Bloedonderzoek
Een manier om via bloedonderzoek te kijken of de overgang een rol speelt is het bepalen van het FSH (Follikel Stimulerend Hormoon). Als de eierstokken minder oestrogeen maken, krijgt de hypofyse (een klier in de hersenen) een seintje waarop extra FSH wordt gemaakt. Dit FSH stimuleert de eierstokken om meer oestrogeen te maken.
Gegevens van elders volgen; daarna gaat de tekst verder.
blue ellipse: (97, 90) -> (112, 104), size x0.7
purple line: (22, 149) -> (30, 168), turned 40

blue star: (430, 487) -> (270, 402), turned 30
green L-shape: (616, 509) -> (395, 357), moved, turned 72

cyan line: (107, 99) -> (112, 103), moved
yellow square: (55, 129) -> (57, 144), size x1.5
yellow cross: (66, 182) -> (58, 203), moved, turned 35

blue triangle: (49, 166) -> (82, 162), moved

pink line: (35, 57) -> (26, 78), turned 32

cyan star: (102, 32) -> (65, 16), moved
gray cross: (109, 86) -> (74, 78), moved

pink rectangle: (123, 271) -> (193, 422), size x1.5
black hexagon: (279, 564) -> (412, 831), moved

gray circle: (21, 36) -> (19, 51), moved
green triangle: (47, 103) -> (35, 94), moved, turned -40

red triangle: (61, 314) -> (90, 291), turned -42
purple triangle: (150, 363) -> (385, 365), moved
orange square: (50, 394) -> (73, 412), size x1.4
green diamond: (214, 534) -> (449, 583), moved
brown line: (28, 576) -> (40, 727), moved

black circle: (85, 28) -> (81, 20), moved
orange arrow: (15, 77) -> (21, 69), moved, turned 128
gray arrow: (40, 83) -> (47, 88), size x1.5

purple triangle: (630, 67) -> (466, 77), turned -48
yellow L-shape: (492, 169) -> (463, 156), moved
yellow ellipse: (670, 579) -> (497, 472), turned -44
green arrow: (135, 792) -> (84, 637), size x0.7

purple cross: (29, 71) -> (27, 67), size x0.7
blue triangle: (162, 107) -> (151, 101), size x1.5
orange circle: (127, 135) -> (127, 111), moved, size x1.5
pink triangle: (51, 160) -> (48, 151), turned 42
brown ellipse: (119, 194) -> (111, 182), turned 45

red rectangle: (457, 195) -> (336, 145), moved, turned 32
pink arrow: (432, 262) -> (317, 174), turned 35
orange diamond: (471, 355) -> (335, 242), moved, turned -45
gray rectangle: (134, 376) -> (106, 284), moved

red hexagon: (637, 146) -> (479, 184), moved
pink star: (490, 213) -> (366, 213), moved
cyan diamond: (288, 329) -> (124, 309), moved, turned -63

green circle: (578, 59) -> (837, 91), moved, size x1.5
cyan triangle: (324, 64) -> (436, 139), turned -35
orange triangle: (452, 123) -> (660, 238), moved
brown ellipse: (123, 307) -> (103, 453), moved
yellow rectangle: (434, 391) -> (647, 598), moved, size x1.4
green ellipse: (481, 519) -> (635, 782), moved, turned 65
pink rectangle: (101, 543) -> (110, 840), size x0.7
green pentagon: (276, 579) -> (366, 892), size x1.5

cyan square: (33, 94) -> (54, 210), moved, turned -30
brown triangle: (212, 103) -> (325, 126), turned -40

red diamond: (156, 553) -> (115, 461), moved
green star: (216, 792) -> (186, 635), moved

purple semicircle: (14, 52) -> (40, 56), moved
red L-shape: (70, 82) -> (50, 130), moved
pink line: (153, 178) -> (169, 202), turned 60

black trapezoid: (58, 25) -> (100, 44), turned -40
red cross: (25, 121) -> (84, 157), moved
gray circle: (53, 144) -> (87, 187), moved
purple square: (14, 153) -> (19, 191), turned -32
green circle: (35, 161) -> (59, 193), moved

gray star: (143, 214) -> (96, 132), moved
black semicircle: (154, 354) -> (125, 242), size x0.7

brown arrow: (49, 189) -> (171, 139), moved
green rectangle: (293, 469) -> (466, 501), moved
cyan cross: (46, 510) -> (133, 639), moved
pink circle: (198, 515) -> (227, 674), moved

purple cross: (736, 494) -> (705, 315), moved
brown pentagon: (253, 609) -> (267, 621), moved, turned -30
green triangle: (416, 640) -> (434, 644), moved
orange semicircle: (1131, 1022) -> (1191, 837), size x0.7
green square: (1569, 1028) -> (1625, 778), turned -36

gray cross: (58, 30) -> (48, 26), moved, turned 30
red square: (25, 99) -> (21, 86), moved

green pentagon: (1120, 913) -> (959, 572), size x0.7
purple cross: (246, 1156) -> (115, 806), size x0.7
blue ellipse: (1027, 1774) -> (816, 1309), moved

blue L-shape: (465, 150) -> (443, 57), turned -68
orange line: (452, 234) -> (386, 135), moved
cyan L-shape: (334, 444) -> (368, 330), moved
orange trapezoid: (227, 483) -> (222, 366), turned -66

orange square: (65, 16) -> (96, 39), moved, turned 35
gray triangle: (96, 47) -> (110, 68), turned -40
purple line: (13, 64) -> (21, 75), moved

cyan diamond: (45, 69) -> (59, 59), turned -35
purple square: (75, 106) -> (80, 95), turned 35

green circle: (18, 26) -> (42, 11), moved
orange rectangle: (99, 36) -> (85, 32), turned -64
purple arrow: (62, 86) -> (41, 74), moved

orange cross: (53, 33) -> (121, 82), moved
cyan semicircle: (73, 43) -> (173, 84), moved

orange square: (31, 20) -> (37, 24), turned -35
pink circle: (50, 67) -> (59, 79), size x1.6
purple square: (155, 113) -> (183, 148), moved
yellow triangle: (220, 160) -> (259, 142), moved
Als bij bloedonderzoek de waarde FSH verhoogd is en er klachten zijn die bij de overgang passen, dan kan een diagnose worden gesteld. Toch is dit niet altijd betrouwbaar. Omdat het oestrogeen in de eerste fase van de overgang nog erg schommelt, kan in die periode een laag FSH worden gemeten, terwijl de klachten toch op een beginnende overgang wijzen.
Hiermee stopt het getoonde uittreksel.